Téléphone au volant : Des pénalités jusqu’à 10 points bientôt imposées

9 hours ago - 12 May 2026, ION NEWS
Téléphone au volant : Des pénalités jusqu’à 10 points bientôt imposées
Le gouvernement veut durcir le ton contre les automobilistes utilisant leur téléphone portable au volant.

Réuni vendredi 8 mai, le Conseil des ministres a donné son accord au ministère du Transport pour modifier le Road Traffic Act afin d’augmenter le nombre de points de pénalité infligés pour ce type d’infraction.

Le barème actuel de 3 à 6 points passerait ainsi à une fourchette de 5 à 10 points pour les conducteurs surpris en train d’utiliser un téléphone ou un microphone tenu à la main pendant la conduite.

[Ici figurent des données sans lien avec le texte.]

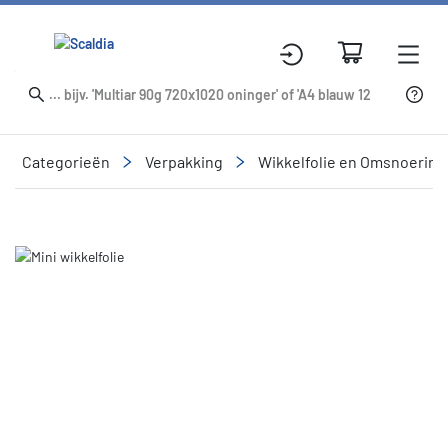
Categorieën
Verpakking
Wikkelfolie en Omsnoering
Slide 1 of 1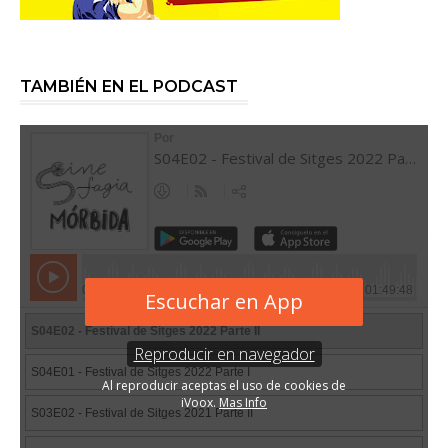
TAMBIÉN EN EL PODCAST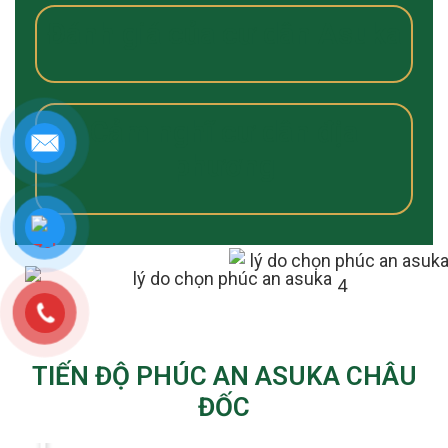
Đánh giá của cư dân Asuka
Cảm nghĩ cư dân địa
phương
TIẾN ĐỘ PHÚC AN ASUKA CHÂU
ĐỐC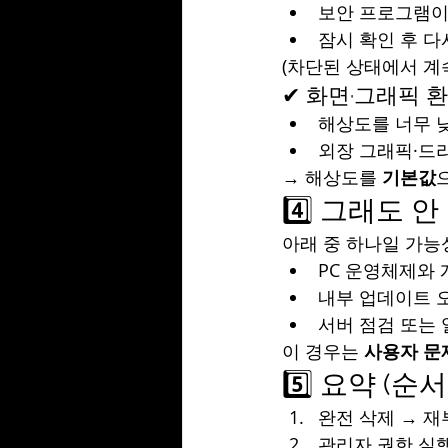
보안 프로그램이
잠시 확인 후 다
(차단된 상태에서 계
✔ 화면·그래픽 
해상도를 너무 
외장 그래픽·드
→ 해상도를 
기본값
4️⃣ 그래도 안
아래 중 하나일 가능
PC 운영체제와 
내부 업데이트 
서버 점검 또는 
이 경우는 
사용자 문
5️⃣ 요약 (순
완전 삭제 → 재
관리자 권한 실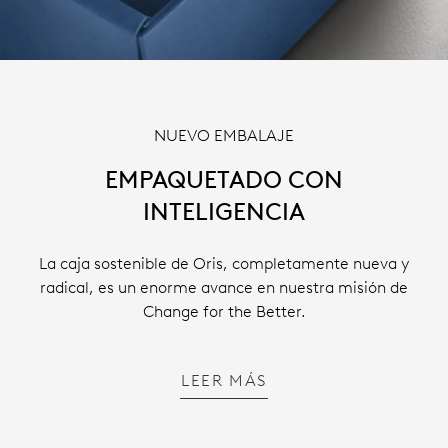
NUEVO EMBALAJE
EMPAQUETADO CON
INTELIGENCIA
La caja sostenible de Oris, completamente nueva y
radical, es un enorme avance en nuestra misión de
Change for the Better.
LEER MÁS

Cette décision intervient alors que les autorités constatent que de nombreux usagers continuent d’adopter des comportements à risque sur les routes, notamment l’envoi de messages et la manipulation du téléphone en conduisant, malgré l’entrée en vigueur du Penalty Points System le 31 janvier 2026.

Selon une première évaluation menée par le Traffic Management and Road Safety Unit sur la période de janvier 2025 à avril 2026, les indicateurs de sécurité routière montrent une certaine stabilisation depuis l’introduction du système. Les autorités évoquent également une diminution de certains cas de décès sur les routes, attribuée au renforcement des contrôles et à l’application plus stricte des sanctions.

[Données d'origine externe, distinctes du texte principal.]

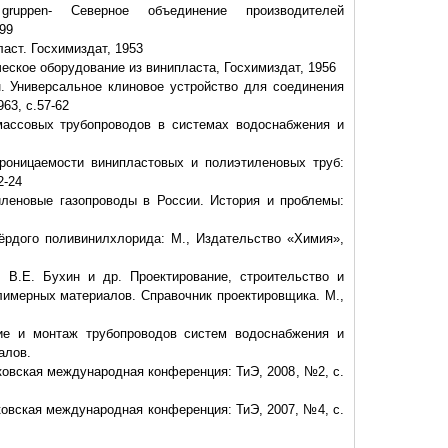
r gruppen- Северное объединение производителей
99
ласт. Госхимиздат, 1953
ческое оборудование из винипласта, Госхимиздат, 1956
н. Универсальное клиновое устройство для соединения
63, с.57-62
массовых трубопроводов в системах водоснабжения и
проницаемости винипластовых и полиэтиленовых труб:
2-24
иленовые газопроводы в России. История и проблемы:
вёрдого поливинилхлорида: М., Издательство «Химия»,
, В.Е. Бухин и др. Проектирование, строительство и
лимерных материалов. Справочник проектировщика. М.,
ние и монтаж трубопроводов систем водоснабжения и
алов.
ковская международная конференция: ТиЭ, 2008, №2, с.
ковская международная конференция: ТиЭ, 2007, №4, с.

Le gouvernement estime néanmoins que des mesures plus sévères sont nécessaires afin de freiner les comportements dangereux et encourager une conduite plus responsable. Le Traffic Management and Road Safety Unit et la police procéderont désormais à des évaluations trimestrielles du système de points de pénalité afin de mesurer son efficacité sur la sécurité routière.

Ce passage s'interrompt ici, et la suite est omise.